Have anyone install FreeBSD on 1TB hard drive and 
have problem like not able to boot into the system?

Well, I just purchase a new Maxtor 1TB SATA 300 hard drive 
and install FreeBSD on it, everything install
well, but then reboot and all I get is just a display
cursor.... nothing else. Wonder why? I install the second
time and same thing happen, can not boot into the system.
Motherboard able to detect it correctly otherwise I be
unable to install FreeBSD 7.1 on the drive.

Please let me know if anyone know the solution for this.

Thanks.


----------



## graudeejs (Jan 5, 2009)

how did you install FreeBSD?
Do you use custom kernel or GENERIC?

if you use custom kernel make sure you have read release notes and added nessacery GEOM support (if i remember correct you might need options GEOM_GPART_MBR [but that's only a guess], i haven't finished my upgrade yet)


----------



## trev (Jan 5, 2009)

bsdme2 said:
			
		

> Hi Folks,
> Have anyone install FreeBSD on 1TB hard drive and
> have problem like not able to boot into the system?



I recently installed a new system on a 1Tb SATA drive with no problems at all.

I think you need to provide us with some more details of how you installed the os.


----------



## bsdme2 (Jan 5, 2009)

Hi Folkssss...

trev, 
I replace the old hard drive and try to install FreeBSD 7.1 Rel
on this new drive, it a Maxtor 1TB drive (internal), to see
if I have the kernel panic or transfer problem like I have with
the old one.

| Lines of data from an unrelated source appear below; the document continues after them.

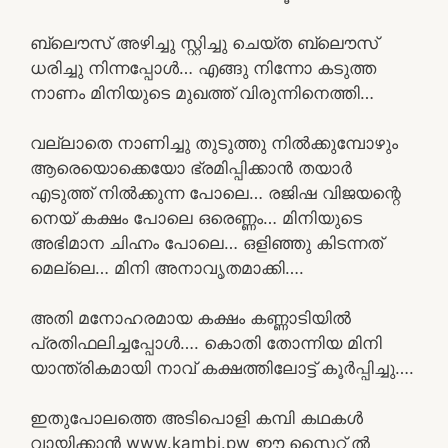
ബ്ലൌസ് അഴിച്ചു സ്റ്റിച്ചു ചെയ്ത ബ്ലൌസ്
ധരിച്ചു നിന്നപ്പോൾ… എങ്ങു നിന്നോ കടുത്ത
നാണം മിനിയുടെ മുഖത്ത് വിരുന്നിനെത്തി…
വല്ലാതെ നാണിച്ചു തുടുത്തു നിൽക്കുമ്പോഴും
ആരെയൊക്കെയോ ഭ്രമിപ്പിക്കാൻ തയാർ
എടുത്ത് നിൽക്കുന്ന പോലെ… രജിഷ വിജയന്റെ
നെയ് കക്ഷം പോലെ ഒരെണ്ണം… മിനിയുടെ
അഭിമാന ചിഹ്നം പോലെ… ഒളിഞ്ഞു കിടന്നത്
മെല്ലെ… മിനി അനാവൃതമാക്കി….
അതി മനോഹരമായ കക്ഷം കണ്ണാടിയിൽ
പ്രതിഫലിച്ചപ്പോൾ…. കൊതി തോന്നിയ മിനി
യാന്ത്രികമായി നാവ് കക്ഷത്തിലോട്ട് കൂർപ്പിച്ചു….
ഇതുപോലത്തെ അടിപൊളി കമ്പി കഥകൾ
വായിക്കാൻ www.kambi.pw ഈ സൈറ്റ് ൽ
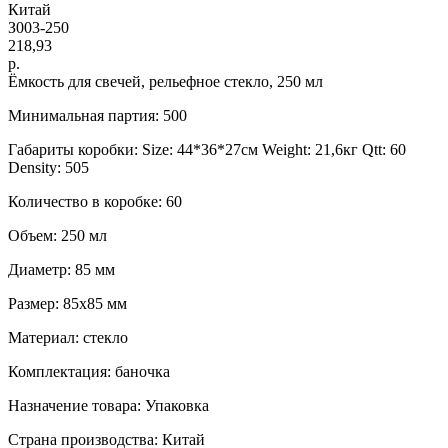
Китай
З003-250
218,93
р.
Ёмкость для свечей, рельефное стекло, 250 мл
Минимальная партия: 500
Габариты коробки: Size: 44*36*27см Weight: 21,6кг Qtt: 60
Density: 505
Количество в коробке: 60
Объем: 250 мл
Диаметр: 85 мм
Размер: 85х85 мм
Материал: стекло
Комплектация: баночка
Назначение товара: Упаковка
Страна производства: Китай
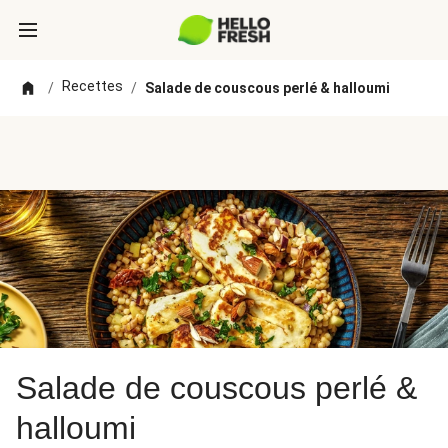
Recettes
/
/
Salade de couscous perlé & halloumi
Salade de couscous perlé &
halloumi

After I install FreeBSD on it, everything install
great but when the system reboot, all I got was a blinking cursor.
I check in the bios and detection of the hard drive look ok
so I reinstall again with average user + X windows option
and still got the blinking cursor as before. So I really don't
know what is going on, then I decide to put reinstall again
on the old hard drive and everything boot fine... hmmm.
I then decide to use the new 1TB hard drive as a storage only
and mount it and it work fine, so the question is why when I install FreeBSD on it and does not boot up? I have root directory
5gb of space because I have the luxury of space due to new 
hard drive.
Any help here is very appreciate folks. 
The drive is currently as a storage drive right and it was my
original intention anyway, but I problem have to purchase a new
small drive for the OS since that one also have some corrupted
sector too.

One more thing, how do you check for corrupted space on a new
install hard drive? what command?

Thanks folks


----------